Macky Sall semble s’être réveillé brusquement. Il a décidé de changer de Premier ministre et de donner un nouveau cap à son action gouvernementale. Les attentes sont nombreuses et fortes. La toute première rupture aura trait au style, c’est-à-dire de donner de l’allant à la nouvelle équipe, lui impulser plus de dynamisme et couper avec l’image d’un gouvernement ronronnant. D’autres urgences spécifiques sont à relever. La première de toutes sera de savoir qui remplacera Aminata Touré à ses anciennes fonctions de ministre de la Justice. La dame a suffisamment fait preuve de sa capacité à tenir ce département stratégique et surtout, de celle de pouvoir faire fi de toutes les formes de pression pour faire aboutir les procédures judiciaires enclenchées. Il faudrait donc nommer à sa place une personnalité à même de pouvoir donner des gages de sérieux et de rigueur. Ainsi, le Président Sall éviterait la critique qui l’accuserait de donner à Aminata Touré une promotion dans le dessein caché de l’éloigner du ministère de la Justice, afin de pouvoir plus facilement enterrer certaines affaires judiciaires qui pourraient le gêner.
L’autre urgence sera de mettre en place une équipe, au niveau du ministère de l’Economie et des Finances, capable de redresser la barre. On ne le dira jamais assez, l’économie du Sénégal est à vau-l’eau. La preuve ? Le Sénégal, qui est pourtant la deuxième économie de l’espace Uemoa, escompte l’un des taux de croissance les plus faibles de la zone avec des prévisions les plus optimistes qui ne dépassent pas 3%. La Côte d’ivoire, le Niger et le Burkina Faso ambitionnent chacun de réaliser plus de 9,5% de taux de croissance ! Le Mali, en dépit de sa situation politique et sécuritaire, fera mieux que 5,4% ; le Togo réalisera 4,2% et le Bénin 7%. En définitive, le Sénégal ne fera mieux que la «pôvre» Guinée Bissau qui se contentera d’une croissance entre 2,5 et 3%. Cette contre-performance du Sénégal tire vers le bas la croissance globale de la zone Uemoa, qui sera autour de 6,5%.

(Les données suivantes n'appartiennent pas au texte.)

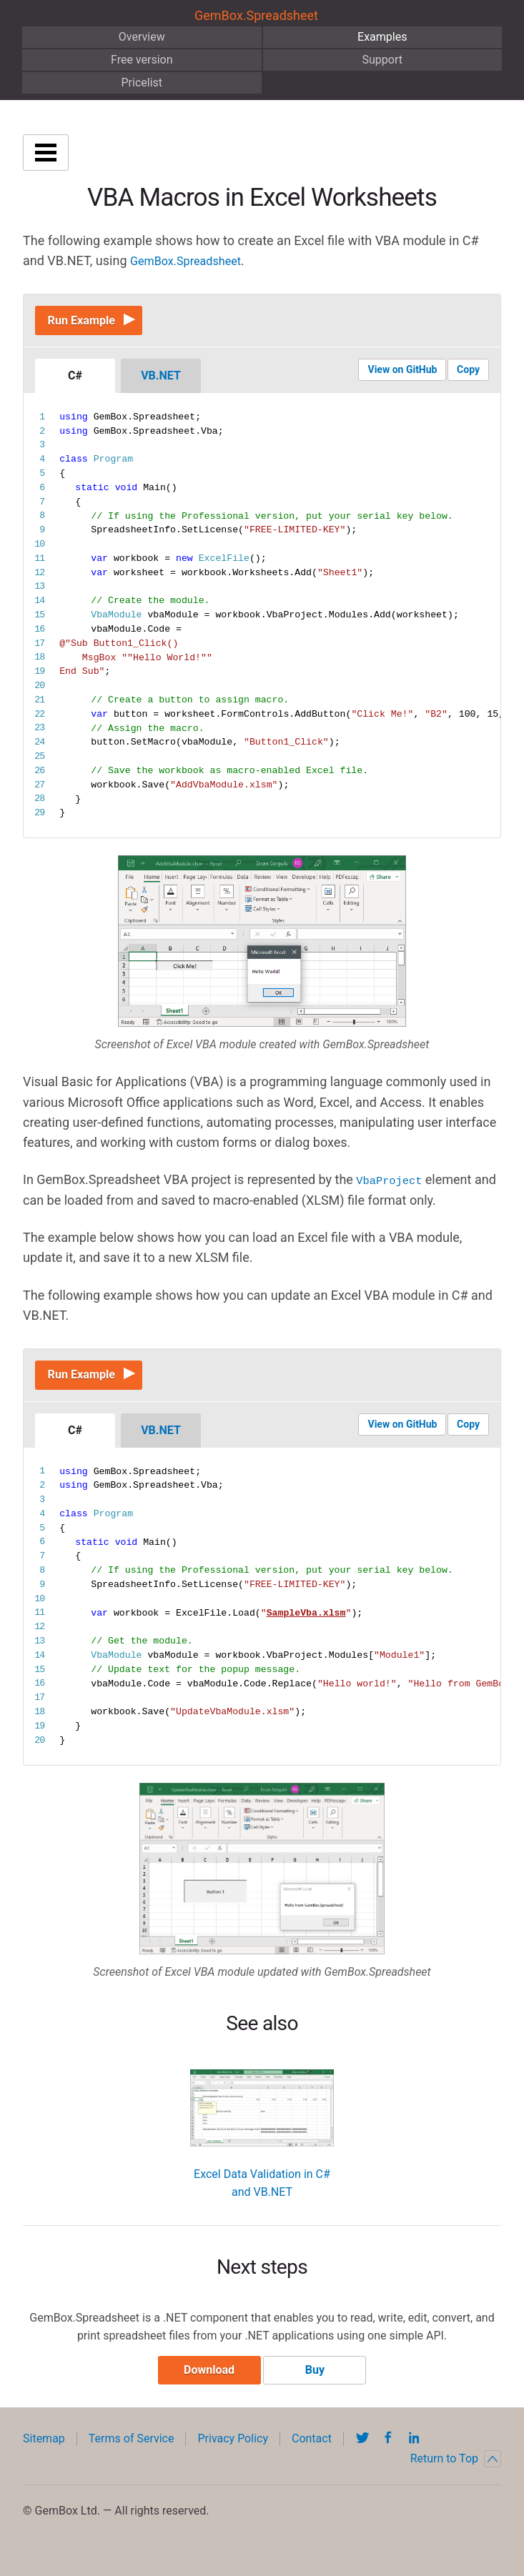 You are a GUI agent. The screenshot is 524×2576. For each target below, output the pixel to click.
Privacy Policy (232, 2455)
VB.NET (161, 382)
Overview (142, 37)
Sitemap (44, 2455)
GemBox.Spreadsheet (256, 15)
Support (382, 59)
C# (75, 382)
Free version (142, 59)
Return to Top (455, 2475)
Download (209, 2386)
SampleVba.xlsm (306, 1624)
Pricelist (141, 82)
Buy (315, 2386)
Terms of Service (131, 2455)
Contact (312, 2455) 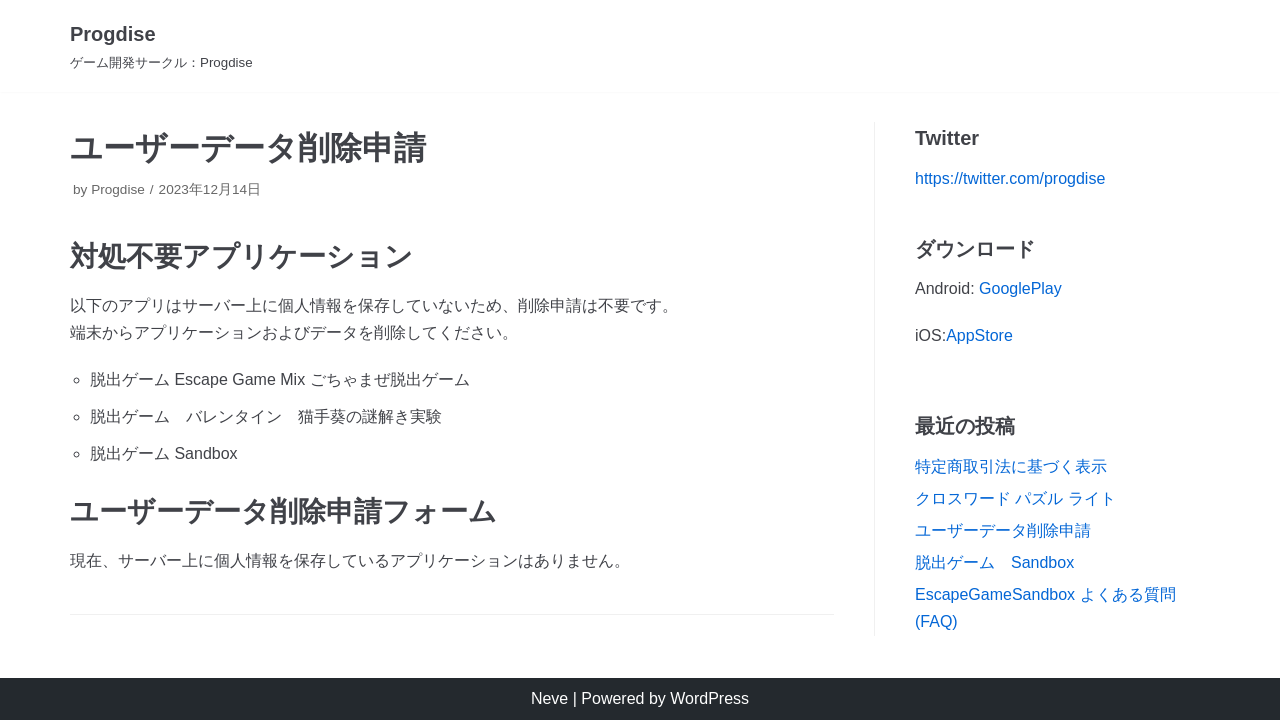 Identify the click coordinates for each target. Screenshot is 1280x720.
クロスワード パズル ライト (1015, 498)
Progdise (118, 189)
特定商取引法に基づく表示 (1011, 466)
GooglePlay (1020, 288)
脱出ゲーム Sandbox (994, 562)
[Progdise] (161, 46)
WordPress (709, 698)
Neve (549, 698)
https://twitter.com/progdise (1010, 178)
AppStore (979, 335)
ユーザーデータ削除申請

Le 4 septembre et jusqu’au 16 septembre 2013, une mission de revue de l’Ispe du Fonds monétaire international sera à Dakar. On attendrait que le Sénégal se dote d’un ministre de l’Economie et des Finance et d’un ministre du Budget qui pourraient rassurer et inspirer confiance aux partenaires au développement. Avec le duo Amadou Kane et Abdoulaye Daouda Diallo, tout portait à croire qu’à la fin de la mission du Fmi, le Sénégal serait renvoyé à ses copies pour n’espérer conclure un accord avec le Fmi qu’en marge des prochaines assemblées générales des institutions de Bretton Woods à Washington. Cela aurait été une ombre pour le passage du Sénégal devant le Groupe consultatif à Paris le 21 octobre 2013. Le cas échéant, Macky Sall, qui vise 5 300 milliards de francs Cfa à ce rendez-vous, récolterait difficilement plus de 1 700 milliards de francs Cfa, correspondant strictement aux engagements déjà rendus publics par les partenaires comme la Banque mondiale, l’Union européenne et l’Agence française de développement. La garantie du Fmi sera indispensable pour débrider la plupart des bailleurs de fonds. Le risque est alors grand de voir le gouvernement de Macky Sall faire moins que tous les gouvernements de Abdoulaye Wade devant le Groupe consultatif de Paris.
L’autre grand chantier devra être ouvert au niveau du ministère de l’Intérieur. Avec le scandale de la drogue qui a secoué la haute hiérarchie de la Police nationale, le général Pathé Seck a fait étalage de sa disqualification à continuer à gérer ce département. Le ministère de l’Intérieur a besoin d’une nouvelle âme et surtout d’une personnalité crédible, qui peut incarner l’autorité régalienne qui doit être l’essence des fonctions de ministre de l’Intérieur.
Sur le plan diplomatique, le choix déjà porté sur Mankeur Ndiaye ne serait pas à remettre en cause. Seulement, la diplomatie sénégalaise aurait grand besoin de se réajuster. Un geste que vient de poser le Président élu du Mali, Ibrahim Boubacar Keïta (Ibk), révèle que le Sénégal est en train de perdre du terrain. Ibk semble snober le Sénégal officiel qui roulait pour son adversaire Soumaïla Cissé. Ainsi, réserve-t-il ses premières visites au Tchad, la Côte d’Ivoire, le Burkina Faso, le Bénin, le Niger. Quel pays est plus lié au Mali que le Sénégal ? Le Président Macky Sall ne pourra se satisfaire qu’on lui fasse croire que Ibk lui réserverait le meilleur, c’est-à-dire la fin.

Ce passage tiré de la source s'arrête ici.